Randy H. Weiss

The mechanism of cumene hydroperoxide-dependent lipid peroxidation: The function of cytochrome P-450☆

The addition of limiting amounts of cumene hydroperoxide to rat liver microsomes resulted in the rapid uptake of molecular oxygen, the formation of thiobarbituric acid reactive products, and the loss of hydroperoxide. The stoichiometry of lipid peroxidation and the yields of 2-phenyl-2-propanol (a major product of the reaction) and acetophenone (a minor product) observed with liver microsomes prepared from untreated rats is greater than that seen with liver microsomes from ciprofibrate-treated rats which, in turn, is greater than that observed with liver microsomes from phenobarbital-treated rats. The Kms and Vmaxs of oxygen uptake varied with the type of rat liver microsomes used. Cytochrome P-450 substrates and inhibitors decreased the extents and initial rates of oxygen uptake and thiobarbituric acid reactive product formation. A mechanism is proposed involving the cytochrome P-450-catalyzed homolytic cleavage of the cumene hydroperoxide O-O bond to give the cumyloxyl radical. It is proposed that this oxygen-centered radical abstracts a hydrogen atom from an unsaturated fatty acid associated with a lipid (initiating lipid peroxidation) to give 2-phenyl-2-propanol or that the radical undergoes beta-scission to produce acetophenone and a methyl radical.
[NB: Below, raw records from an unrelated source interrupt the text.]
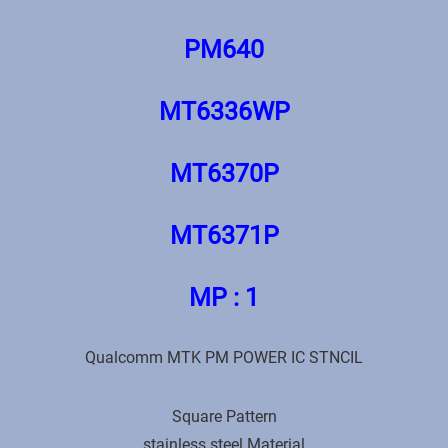
PM640
MT6336WP
МТ6370Р
МТ6371Р
MP : 1
Qualcomm MTK PM POWER IC STNCIL
Square Pattern
stainless steel Material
The mechanism of cumene hydroperoxide-dependent lipid peroxidation: the significance of oxygen uptake.

The addition of limiting amounts of cumene hydroperoxide to rat liver microsomes prepared from phenobarbital-treated rats resulted in the rapid uptake of molecular oxygen, the formation of thiobarbituric acid reactive products, and the loss of hydroperoxide over a similar time course. Maximal activity was observed at pH 7-8. The addition of cumene hydroperoxide to boiled microsomes did not initiate oxygen uptake or produce thiobarbituric acid reactive products. Oxygen uptake was required for the formation of thiobarbituric acid reactive products, but not for the loss of hydroperoxide. The extent of oxygen uptake and thiobarbituric acid reactive product formation was linearly dependent on the concentration of cumene hydroperoxide and independent of the amount of microsomes. For each nanomole of cumene hydroperoxide utilized, 1.5 nmol of oxygen was consumed and 0.11 nmol of thiobarbituric acid reactive products was formed. In addition, a saturable reaction having a high affinity for cumene hydroperoxide was observed that was associated with little or no oxygen uptake and thiobarbituric acid reactive product formation. Butylated hydroxytoluene at substoichiometric concentrations inhibited the extents and initial rates of oxygen uptake and thiobarbituric acid reactive product formation, indicating that cumene hydroperoxide-dependent lipid peroxidation may be an autocatalytic free radical process.